Slaughters fails to save BA from price-fixing fine

British Airways (BA), advised by Slaughter and May, yesterday pleaded guilty to price-fixing in the US, admitting to two counts of engaging in conspiracies with other airlines to fix prices of fuel surcharges on passenger and cargo flights.

In the US District Court for the District of Columbia in Washington, a judge upheld a $300m (£151m) fine, which was announced earlier this month (www,thelawyer.com, 2 August).

The fine could have been as high as $900m (£452m), but the court accepted an agreement between the Department of Justice (DOJ) and BA which involved the airline cooperating and pleading guilty to infringements of competition law.

BA was hit by the DOJ fine and an additional £121.5m from the Office of Fair Trading after Virgin Atlantic blew the whistle on conversations between senior figures between the airlines over the levies added to tickets to cover the rising cost of oil.

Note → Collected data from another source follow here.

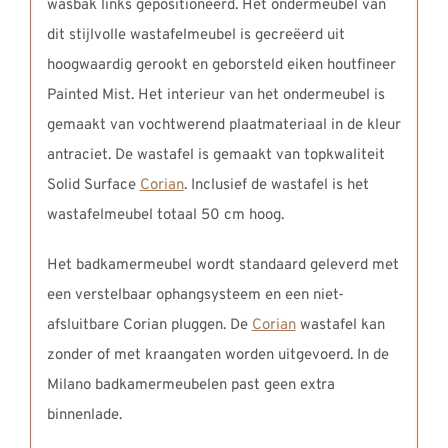
wasbak links gepositioneerd. Het ondermeubel van
dit stijlvolle wastafelmeubel is gecreëerd uit
hoogwaardig gerookt en geborsteld eiken houtfineer
Painted Mist. Het interieur van het ondermeubel is
gemaakt van vochtwerend plaatmateriaal in de kleur
antraciet. De wastafel is gemaakt van topkwaliteit
Solid Surface
Corian
. Inclusief de wastafel is het
wastafelmeubel totaal 50 cm hoog.
Het badkamermeubel wordt standaard geleverd met
een verstelbaar ophangsysteem en een niet-
afsluitbare Corian pluggen. De
Corian
wastafel kan
zonder of met kraangaten worden uitgevoerd. In de
Milano badkamermeubelen past geen extra
binnenlade.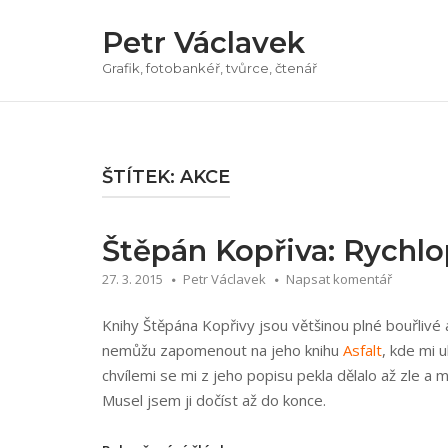
Přeskočit
Petr Václavek
na
obsah
Grafik, fotobankéř, tvůrce, čtenář
ŠTÍTEK:
AKCE
Štěpán Kopřiva: Rychlo
27. 3. 2015
Petr Václavek
Napsat komentář
Knihy Štěpána Kopřivy jsou většinou plné bouřlivé 
nemůžu zapomenout na jeho knihu
Asfalt
, kde mi 
chvílemi se mi z jeho popisu pekla dělalo až zle a mě
Musel jsem ji dočíst až do konce.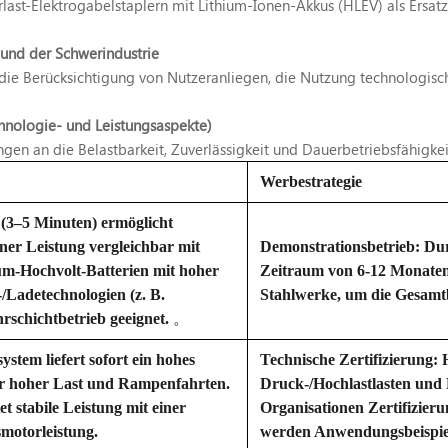
rlast-Elektrogabelstaplern mit Lithium-Ionen-Akkus (HLEV) als Ersa
 und der Schwerindustrie
: die Berücksichtigung von Nutzeranliegen, die Nutzung technologisch
hnologie- und Leistungsaspekte)
en an die Belastbarkeit, Zuverlässigkeit und Dauerbetriebsfähigkeit
Werbestrategie
(3–5 Minuten) ermöglicht
iner Leistung vergleichbar mit
Demonstrationsbetrieb: Dur
m-Hochvolt-Batterien mit hoher
Zeitraum von 6-12 Monaten 
-/Ladetechnologien (z. B.
Stahlwerke, um die Gesamtb
schichtbetrieb geeignet.
。
tem liefert sofort ein hohes
Technische Zertifizierung: 
r hoher Last und Rampenfahrten.
Druck-/Hochlastlasten und 
t stabile Leistung mit einer
Organisationen Zertifizieru
motorleistung.
werden Anwendungsbeispiele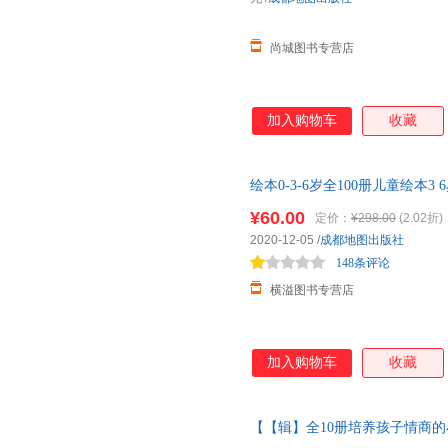
尚城图书专营店
加入购物车
收藏
绘本0-3-6岁全100册儿童绘本3
当当自营同款睡前故事书 绘本
¥60.00
定价：
¥298.00
(2.02折)
2020-12-05
/
成都地图出版社
148条评论
横溢图书专营店
加入购物车
收藏
【【辑】全10册培养孩子情商的
事书1一3岁以上读物三岁四岁宝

The news comes as Cohen Milstein Hausfeld & Toll continue to pursue a class action in the US and the UK against BA and Virgin Atlantic for their roles in the price fixing cartel.

Michael Hausfeld of Cohen Milstein said that the DOJ stated that the price-fixing was “a significant illegal act” which impacted the markets and consumers.

On the class action Hausfeld said: “We have received dozens of phone calls in the UK from consumers and businesses who are interested in recovering that which was wrongfully taken by BA and Virgin.

“We intend to either resolve this matter by mediation, or by trial by the end of December of this year. We intend to resolve this in both the US and the UK on this timeline, and if that does not happen in the UK we plan to file a case by the end of this year.”